Five mechanisms are proposed: (1) A change in refractive index during melting, (2) aggregation and breakup, (3) collapse of the particle, (4) the orientation and shape of the melting particles and (5) enhanced vertical backscatter by water droplet shape.

For various reasons the first three mechanisms are thought to give at its best a minor contribution to the dark band [Venema et al]. The last two will be given more attention as they probably give a significant contribution and involve non-spherical particles.

Orientation and shape of the melting particle

For very light rain it may be more useful to think of flat crystals instead of aggregated snowflakes. Symmetrical crystals fall with their biggest dimension horizontally aligned, and reflect mostly in the vertical direction.

In the upper part of the dark band the reflections are dominated by the crystal part of the particle and the reflected power could decrease as the crystals will no longer be falling horizontally. Melting can cause the particle to be no longer symmetrical e.g. if the water droplet is not exactly in the middle.

In the lower part of the dark band the power will come mostly from the liquid part of the particle and will increase again as the water fraction will become bigger by the melting of the crystal and reflect more and more power.

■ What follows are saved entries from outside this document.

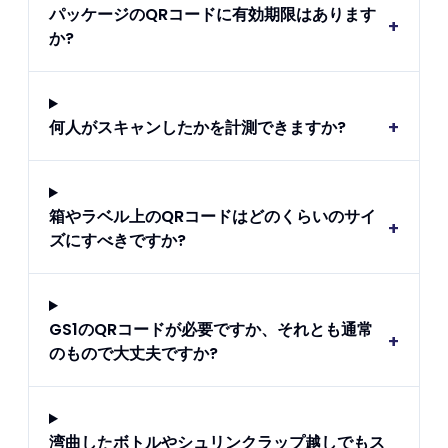
パッケージのQRコードに有効期限はあります
+
か?
+
何人がスキャンしたかを計測できますか?
箱やラベル上のQRコードはどのくらいのサイ
+
ズにすべきですか?
GS1のQRコードが必要ですか、それとも通常
+
のもので大丈夫ですか?
湾曲したボトルやシュリンクラップ越しでもス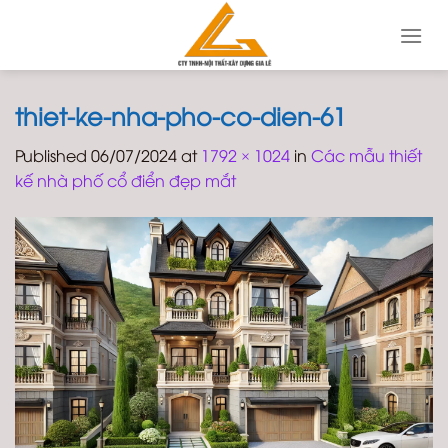
Skip
to
content
thiet-ke-nha-pho-co-dien-61
Published
06/07/2024
at
1792 × 1024
in
Các mẫu thiết
kế nhà phố cổ điển đẹp mắt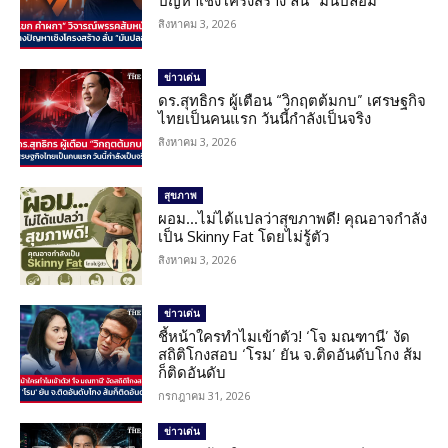
ปัญหาเชิงโครงสร้าง ลั่น “มันปลอม”
สิงหาคม 3, 2026
ข่าวเด่น
ดร.สุทธิกร ผู้เตือน “วิกฤตต้มกบ” เศรษฐกิจ
ไทยเป็นคนแรก วันนี้กำลังเป็นจริง
สิงหาคม 3, 2026
สุขภาพ
ผอม…ไม่ได้แปลว่าสุขภาพดี! คุณอาจกำลัง
เป็น Skinny Fat โดยไม่รู้ตัว
สิงหาคม 3, 2026
ข่าวเด่น
ชี้หน้าใครทำไมเข้าตัว! ‘โจ มณฑานี’ งัด
สถิติโกงสอบ ‘โรม’ ยัน จ.ติดอันดับโกง ส้ม
ก็ติดอันดับ
กรกฎาคม 31, 2026
ข่าวเด่น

With this mechanism a very deep dark band is possible. Furthermore it can explain why the optical depolarisation is almost zero in the lower dark band. It also explains why the dark band begins directly at the top of the melting layer. Aggregation may broaden the scattering peak and thus reduce the depth of the dark band, as found. And it explains the depolarisation results found for lidar and radar.

Enhanced backscatter by water droplet

The case study of the 1st of April 1998 shows that the lidar backscatter of rain is much higher if the lidar is pointed vertically than if the lidar is pointed under a small angle. This may be due to the shape of the droplet. The frictional forces on the droplet may flatten the base of the droplet a little bit; this would increase the lidar backscatter in the vertical direction. This effect can cause part of the increase of the optical backscatter in the lower part of the dark band, as the water fraction of the melting crystal may experience a similar flattening as the amount of water becomes larger and the velocity increases. Further research in this area is needed.


In the melting layer during very light rain a dark band is seen with lidar. The shape of the water droplet can explain (part of) the difference in backscatter between the dark band and the rain. Taking into account the shape and orientation of a melting crystal, can complete the picture; Though it explains the measurements well, there is no direct evidence for this last mechanism.

An experiment with a doppler radar and doppler lidar would be helpful. Velocity information can help to be sure both instruments see the same particles and thus makes the combination of instruments more valuable.


Russchenberg, H.W.J. and L.P. Ligthart 1996: Backscattering by and Propagation Through the Melting Layer of Precipitation: A New Polarimetric Model, IEEE Trans. Geosc. and Remote Sensing, 34, no.1, 3-14.

Kenneth Sassen, Tiehan Chen, 1995: The lidar dark band: An oddity of the radar bright band analogy, Geoph. Res. Lett., 22, no 24, 3505-3508.

Thomas, L., J.C. Cartwright and D.P. Wareing, 1990: Lidar observations of the horizontal orientation of ice crystals in cirrus clouds, Tellus, 42B, 211-216.

Venema, V.K.C., H.W.J. Russchenberg, A. van Lammeren, A. Apituley and L.P. Ligthart, 1998: The melting layer: The radar bright band is dark for lidar. Proc. URSI symposium on Wave Propagation and Remote Sensing, Aveiro, Portugal.